Knowledge-guided Machine Learning: Current Trends and Future Prospects
Anuj Karpatne, Xiaowei Jia, Vipin Kumar
TL;DR
This survey defines knowledge-guided machine learning (KGML) as a framework that blends scientific knowledge with data to overcome limitations of purely process-based or purely data-driven models. It presents a three-dimensional taxonomy—type of knowledge (perfect to partial), form of integration (ML-centric to process-centric), and method of incorporation (learning, architecture, pre-training)—to categorize KGML work. The paper then details three major KGML methods and surveys four environmental-use cases (forward, inverse, generative, and downscaling), with emphasis on forward modeling via surrogate models and improved forward modeling, inverse problem approaches, and data-driven generation and resolution enhancement.

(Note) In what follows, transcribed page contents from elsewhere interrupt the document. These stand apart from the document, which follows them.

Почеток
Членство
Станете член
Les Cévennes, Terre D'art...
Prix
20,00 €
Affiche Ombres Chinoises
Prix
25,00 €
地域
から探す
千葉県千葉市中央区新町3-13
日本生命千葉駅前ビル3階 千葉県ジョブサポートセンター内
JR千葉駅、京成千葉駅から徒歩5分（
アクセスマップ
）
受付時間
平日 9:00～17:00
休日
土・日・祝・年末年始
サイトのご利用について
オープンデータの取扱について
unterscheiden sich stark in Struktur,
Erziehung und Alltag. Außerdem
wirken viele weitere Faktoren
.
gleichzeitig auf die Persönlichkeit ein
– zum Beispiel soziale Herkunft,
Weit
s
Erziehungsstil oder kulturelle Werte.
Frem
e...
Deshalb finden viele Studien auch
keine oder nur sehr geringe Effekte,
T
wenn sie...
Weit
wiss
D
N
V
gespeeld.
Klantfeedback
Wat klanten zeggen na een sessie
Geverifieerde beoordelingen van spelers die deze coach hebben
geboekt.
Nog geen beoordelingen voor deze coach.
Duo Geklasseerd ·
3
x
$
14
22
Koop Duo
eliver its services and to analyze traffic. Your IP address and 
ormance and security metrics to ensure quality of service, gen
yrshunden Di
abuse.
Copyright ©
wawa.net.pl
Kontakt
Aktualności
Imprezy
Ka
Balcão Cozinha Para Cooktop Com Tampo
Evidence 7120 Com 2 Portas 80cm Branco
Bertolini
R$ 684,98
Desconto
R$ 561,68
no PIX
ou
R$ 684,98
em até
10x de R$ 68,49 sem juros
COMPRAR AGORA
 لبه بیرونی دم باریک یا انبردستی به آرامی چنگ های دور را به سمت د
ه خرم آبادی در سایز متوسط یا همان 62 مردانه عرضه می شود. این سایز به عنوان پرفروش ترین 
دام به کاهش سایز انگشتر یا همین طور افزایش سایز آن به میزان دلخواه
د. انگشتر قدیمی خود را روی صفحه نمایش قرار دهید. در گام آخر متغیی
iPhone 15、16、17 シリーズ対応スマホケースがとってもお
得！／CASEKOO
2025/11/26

It also discusses the rise of foundation models in environmental science and identifies future directions such as causal reasoning, uncertainty quantification, and scalable, interpretable foundation-model–driven KGML systems, aiming to better generalize across domains and data regimes. Overall, KGML is positioned as a promising pathway to more robust, scientifically consistent, and explainable ML for environmental modeling and discovery.
Abstract
This paper presents an overview of scientific modeling and discusses the complementary strengths and weaknesses of ML methods for scientific modeling in comparison to process-based models. It also provides an introduction to the current state of research in the emerging field of scientific knowledge-guided machine learning (KGML) that aims to use both scientific knowledge and data in ML frameworks to achieve better generalizability, scientific consistency, and explainability of results. We discuss different facets of KGML research in terms of the type of scientific knowledge used, the form of knowledge-ML integration explored, and the method for incorporating scientific knowledge in ML. We also discuss some of the common categories of use cases in environmental sciences where KGML methods are being developed, using illustrative examples in each category.